The Swiss Alps are always blanketed in snow, making popular ski resorts like Zermatt, St. Moritz, Verbier, and the Jungfrau region very popular for snow lovers the world round.
If you head to the mountains in Switzerland in the winter months you are guaranteed to see a lot of snow, especially if you head higher up in the mountains.
Lowlands and Cities
Beyond the mountains, Switzerland’s lowland areas and major cities, such as Zurich, Geneva, and Bern, also experience snowfall a few times a year.
For all the years I have been living in Switzerland, the amount of snow has been reducing. However, you can still expect to experience snow at least a few times each winter.
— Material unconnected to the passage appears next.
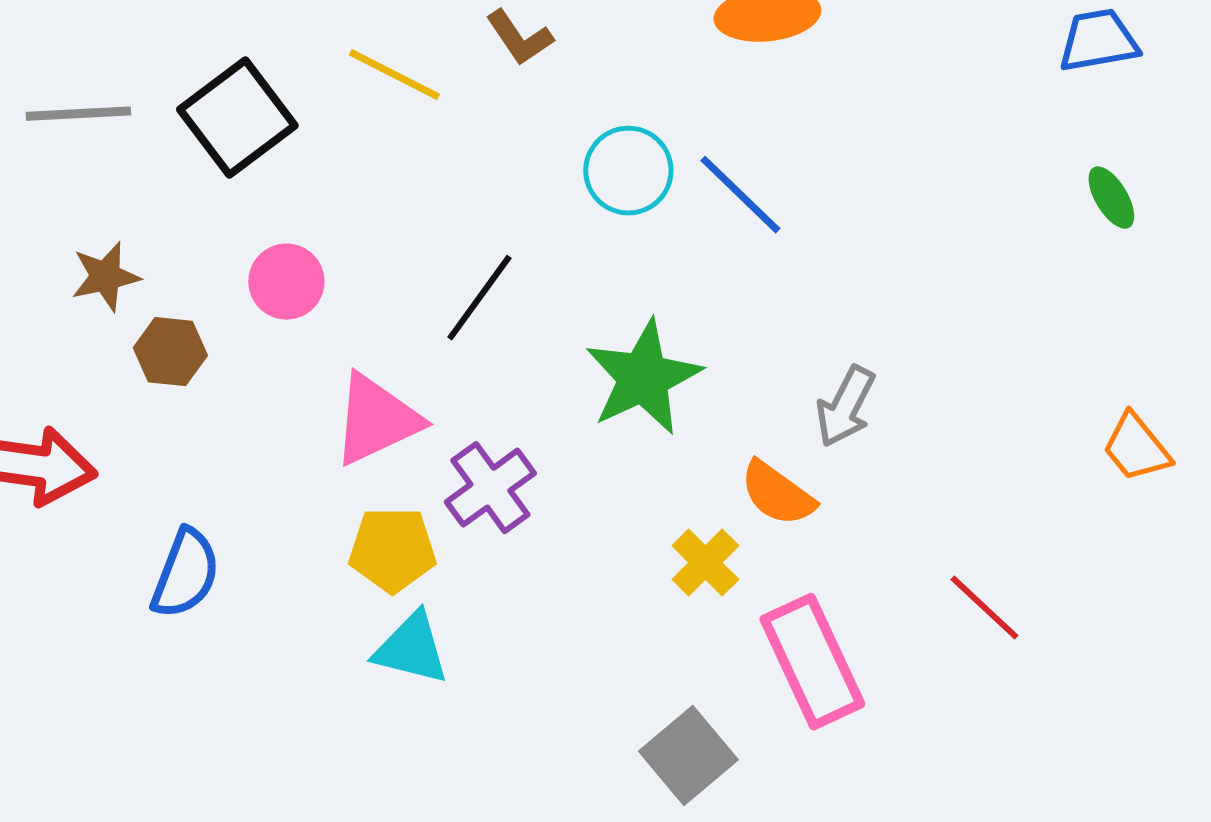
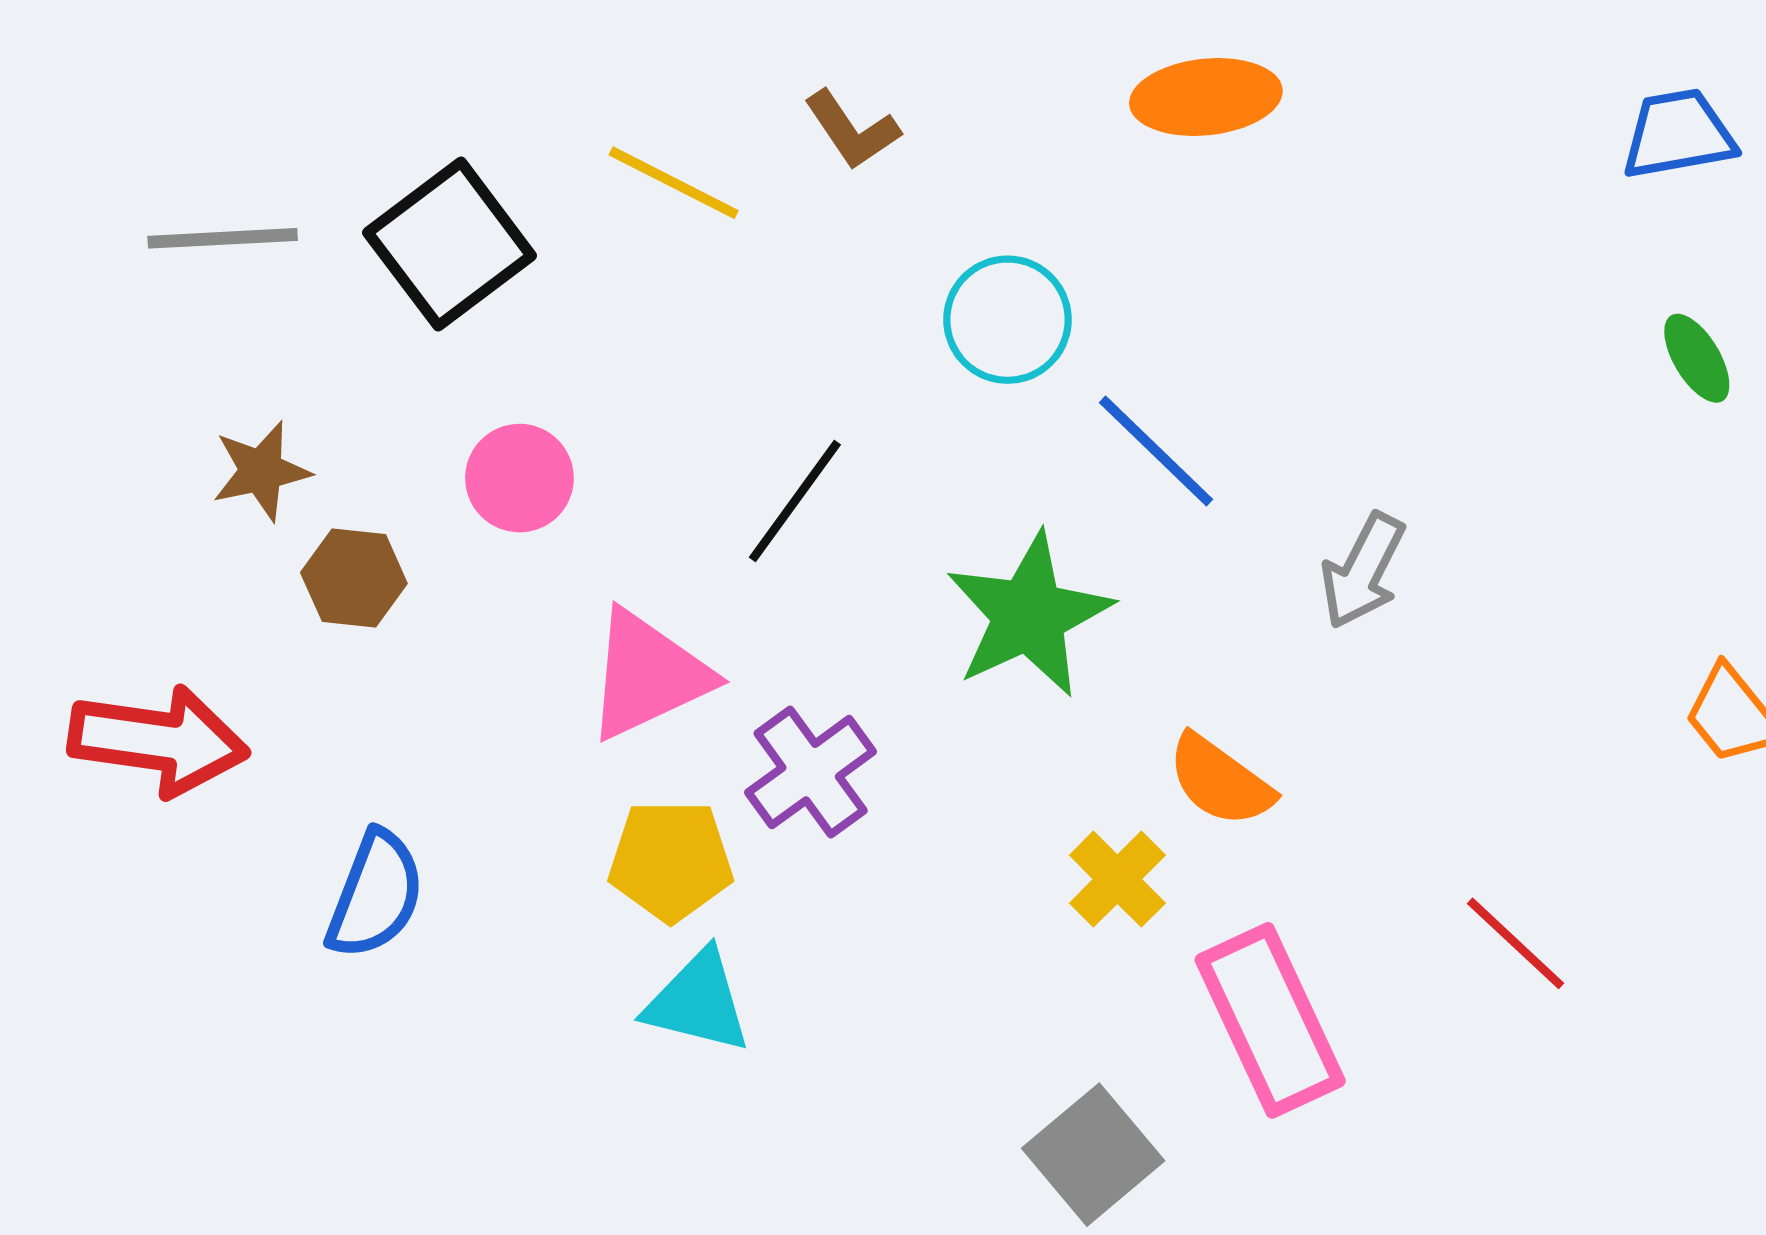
blue line: (740, 195) -> (1156, 451), moved
gray arrow: (845, 407) -> (1363, 571), moved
It often comes later in the season during the colder months of January-March, but it can actually come at any time.
Duration and Intensity
In the mountainous regions, the snow season can start as early as late November and extend until April. However, the ideal of a white Christmas has been a big disappointment more recently with shorter ski seasons meaning less now in the Alps/
Of course, how long the ground is covered in snow depends on how high you go. So, some spots at higher elevations, like the Jungfraujoch, Engelberg’s Titlis and other 4000m mountains even retain their snow cover year-round.
Apart from the seasonal snowfall, Switzerland has a huge range of glaciers, such as the mighty Aletsch Glacier, the longest in Europe. These glaciers remain covered in snow and ice throughout the year and you can always expect to see “white” when you go to these places.
Climate Change Concerns
In recent years, there has been growing concern about climate change and its effect on the snowfall in Switzerland.
If you look at some interesting statistics on the impact of climate change on snow in Switzerland:
- Swiss glaciers have lost about 60 percent of their volume since 1850
- The number of days of snowfall has halved since 1970 for locations below 800 meters
In fact just a few days before I wrote this article, there was a record for the highest point where zero degrees was measured, just a few days ago.
What does this mean? That things are getting too warm and even on the tops of mountains in Switzerland everything is melting! Whereas normally it is frozen all year round.